TASK DETAILS
Your answer should hold all lines of the entries that include the word "SOTN".
● ● ● ● ●
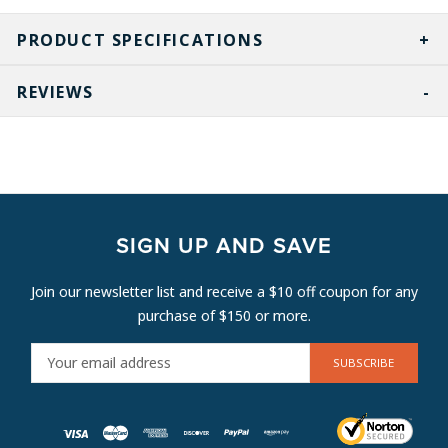
PRODUCT SPECIFICATIONS
REVIEWS
SIGN UP AND SAVE
Join our newsletter list and receive a $10 off coupon for any
purchase of $150 or more.
E
M
A
I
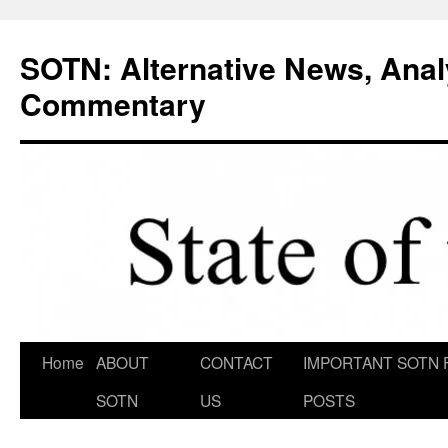
Skip
to
SOTN: Alternative News, Anal
content
Commentary
Home
ABOUT
CONTACT
IMPORTANT SOTN 
SOTN
US
POSTS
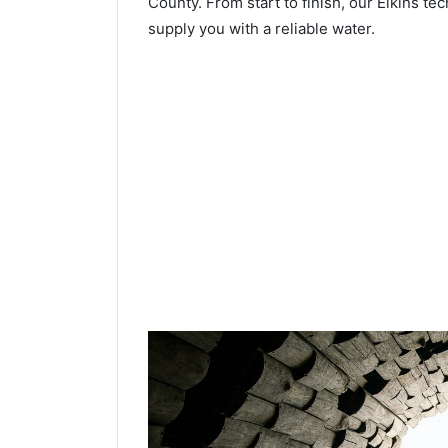
County. From start to finish, our Elkins tec
supply you with a reliable water.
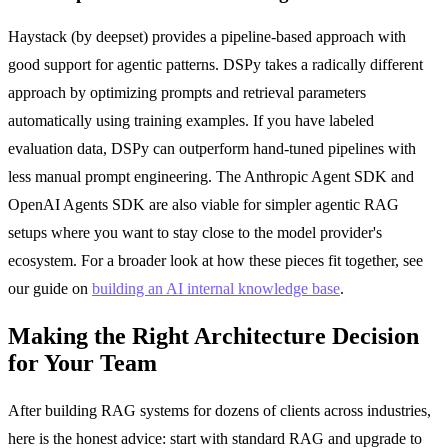
Haystack (by deepset) provides a pipeline-based approach with
good support for agentic patterns. DSPy takes a radically different
approach by optimizing prompts and retrieval parameters
automatically using training examples. If you have labeled
evaluation data, DSPy can outperform hand-tuned pipelines with
less manual prompt engineering. The Anthropic Agent SDK and
OpenAI Agents SDK are also viable for simpler agentic RAG
setups where you want to stay close to the model provider's
ecosystem. For a broader look at how these pieces fit together, see
our guide on
building an AI internal knowledge base
.
Making the Right Architecture Decision
for Your Team
After building RAG systems for dozens of clients across industries,
here is the honest advice: start with standard RAG and upgrade to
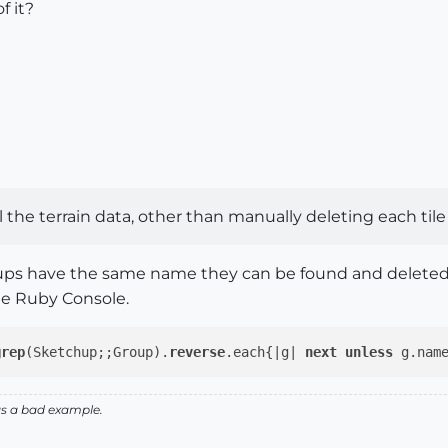
f it?
 the terrain data, other than manually deleting each tile 
oups have the same name they can be found and deleted ra
he Ruby Console.
grep
(Sketchup;;Group).
reverse
.each{|g| 
next
unless
 g.nam
as a bad example.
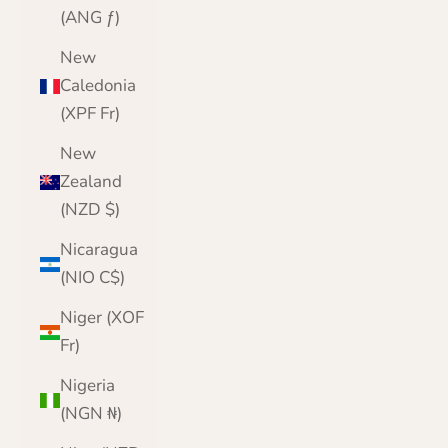
(ANG ƒ)
New
Caledonia
(XPF Fr)
New
Zealand
(NZD $)
Nicaragua
(NIO C$)
Niger (XOF
Fr)
Nigeria
(NGN ₦)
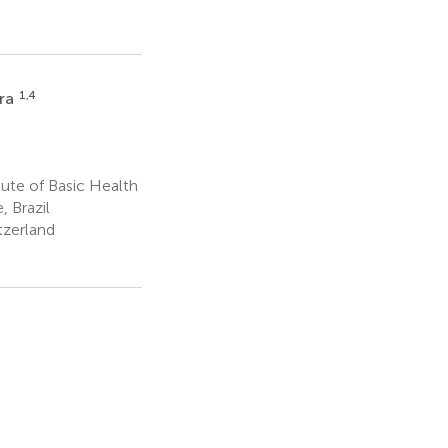
1,4
ira
tute of Basic Health
, Brazil
tzerland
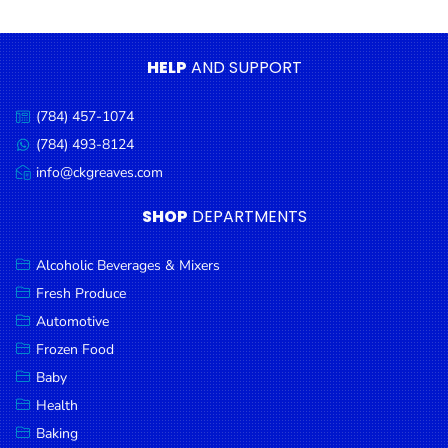
Condiments
Seafood
HELP
AND SUPPORT
Cooking
Oils &
(784) 457-1074
Call
Vinegar
us:
(784) 493-8124
Message
Snacks
us:
info@ckgreaves.com
Email
us:
Dairy
SHOP
DEPARTMENTS
Spices &
Seasonings
Alcoholic Beverages & Mixers
Fresh Produce
Deli Meats
Automotive
Stationary
Frozen Food
Dried Peas
Baby
& Beans
Health
Baking
Tobacco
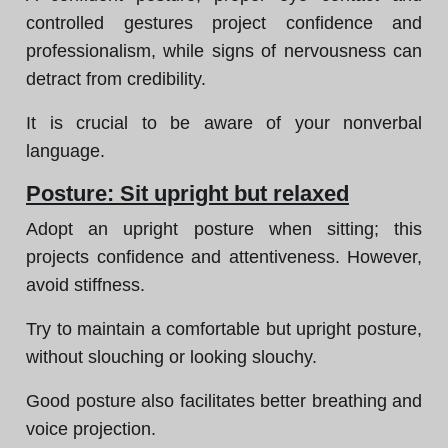
controlled gestures project confidence and
professionalism, while signs of nervousness can
detract from credibility.
It is crucial to be aware of your nonverbal
language.
Posture: Sit upright but relaxed
Adopt an upright posture when sitting; this
projects confidence and attentiveness. However,
avoid stiffness.
Try to maintain a comfortable but upright posture,
without slouching or looking slouchy.
Good posture also facilitates better breathing and
voice projection.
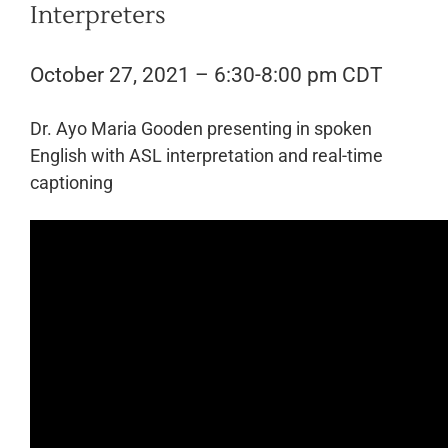
Interpreters
October 27, 2021 – 6:30-8:00 pm CDT
Dr. Ayo Maria Gooden presenting in spoken
English with ASL interpretation and real-time
captioning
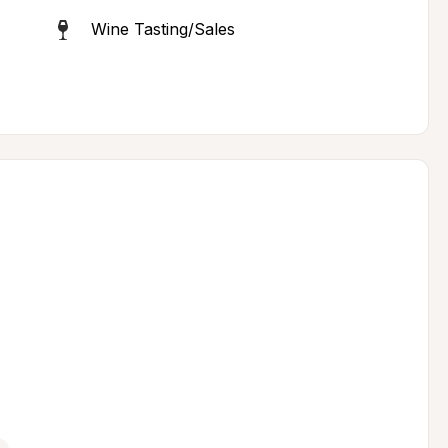
Wine Tasting/Sales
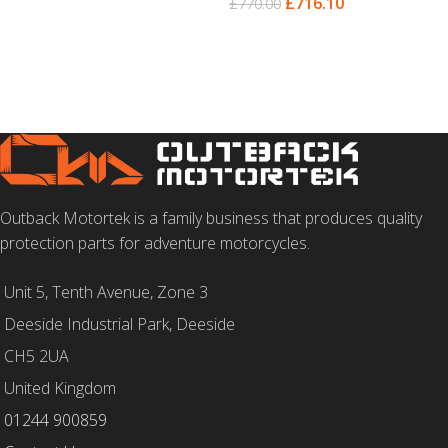
£
716.10
£
770.00
SELECT OPTIONS
SELECT OPTIONS
Outback Motortek is a family business that produces quality
protection parts for adventure motorcycles.
Unit 5, Tenth Avenue, Zone 3
Deeside Industrial Park, Deeside
CH5 2UA
United Kingdom
01244 900859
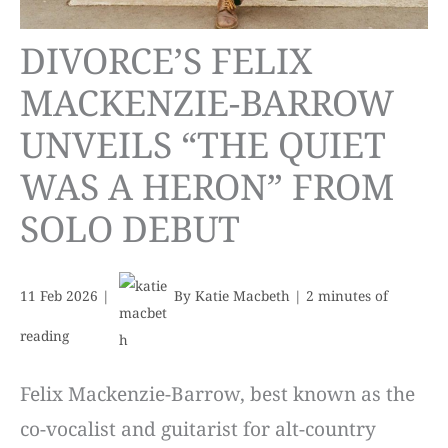
DIVORCE’S FELIX
MACKENZIE-BARROW
UNVEILS “THE QUIET
WAS A HERON” FROM
SOLO DEBUT
11 Feb 2026
|
By
Katie Macbeth
|
2 minutes of
reading
Felix Mackenzie-Barrow, best known as the
co-vocalist and guitarist for alt-country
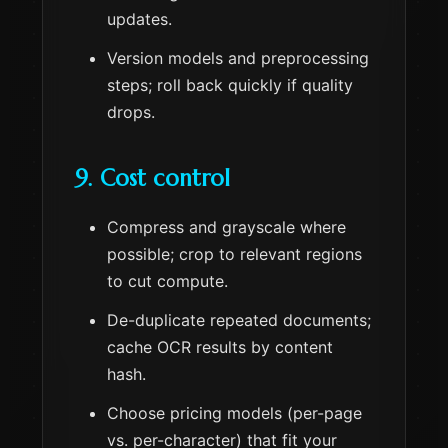
updates.
Version models and preprocessing
steps; roll back quickly if quality
drops.
9. Cost control
Compress and grayscale where
possible; crop to relevant regions
to cut compute.
De-duplicate repeated documents;
cache OCR results by content
hash.
Choose pricing models (per-page
vs. per-character) that fit your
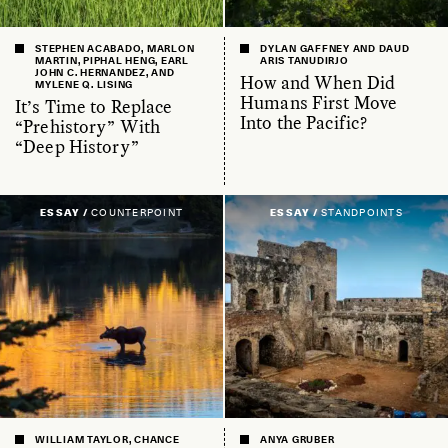
STEPHEN ACABADO, MARLON
DYLAN GAFFNEY AND DAUD
MARTIN, PIPHAL HENG, EARL
ARIS TANUDIRJO
JOHN C. HERNANDEZ, AND
How and When Did
MYLENE Q. LISING
Humans First Move
It’s Time to Replace
Into the Pacific?
“Prehistory” With
“Deep History”
ESSAY /
COUNTERPOINT
ESSAY /
STANDPOINTS
WILLIAM TAYLOR, CHANCE
ANYA GRUBER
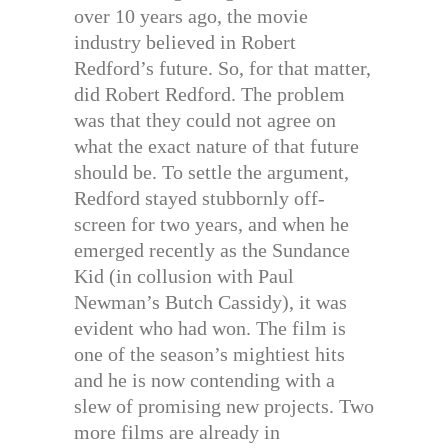
over 10 years ago, the movie
industry believed in Robert
Redford’s future. So, for that matter,
did Robert Redford. The problem
was that they could not agree on
what the exact nature of that future
should be. To settle the argument,
Redford stayed stubbornly off-
screen for two years, and when he
emerged recently as the Sundance
Kid (in collusion with Paul
Newman’s Butch Cassidy), it was
evident who had won. The film is
one of the season’s mightiest hits
and he is now contending with a
slew of promising new projects. Two
more films are already in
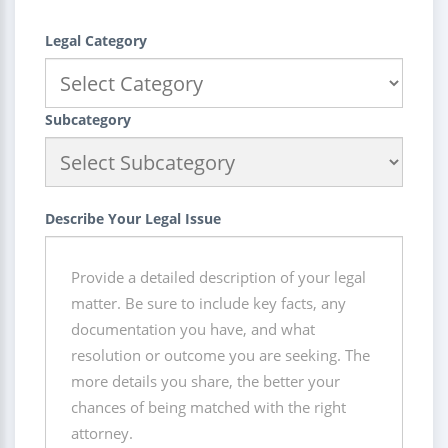
Legal Category
Subcategory
Describe Your Legal Issue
● ● ● ● ●
EXERCISE OUTPUT
SOTN: Alternative News, Anal
IMPORTANT SOTN 
SOTN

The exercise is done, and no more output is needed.